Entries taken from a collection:
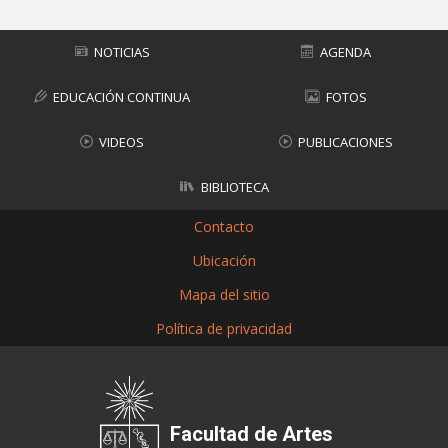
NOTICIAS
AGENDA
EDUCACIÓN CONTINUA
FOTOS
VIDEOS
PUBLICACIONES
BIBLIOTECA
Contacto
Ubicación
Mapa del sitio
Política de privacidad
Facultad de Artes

==

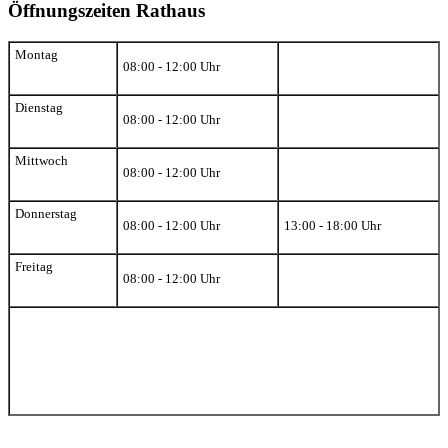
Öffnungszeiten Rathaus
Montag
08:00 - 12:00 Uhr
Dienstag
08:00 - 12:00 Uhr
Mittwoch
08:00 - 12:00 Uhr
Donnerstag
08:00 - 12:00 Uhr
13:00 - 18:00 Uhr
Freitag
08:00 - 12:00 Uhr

...

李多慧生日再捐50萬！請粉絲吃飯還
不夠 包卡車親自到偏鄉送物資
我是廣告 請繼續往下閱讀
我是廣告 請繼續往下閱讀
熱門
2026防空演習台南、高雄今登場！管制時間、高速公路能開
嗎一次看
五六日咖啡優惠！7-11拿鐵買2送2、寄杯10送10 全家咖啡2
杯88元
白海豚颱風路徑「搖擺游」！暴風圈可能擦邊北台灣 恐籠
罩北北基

* [What you have to do]:
All that is wanted is an exact copy of the lines above from the one with "Mapa del sitio" through the one with "Facultad de Artes", with both ends included.

* [Completed exercise]:
Mapa del sitio
Política de privacidad
Facultad de Artes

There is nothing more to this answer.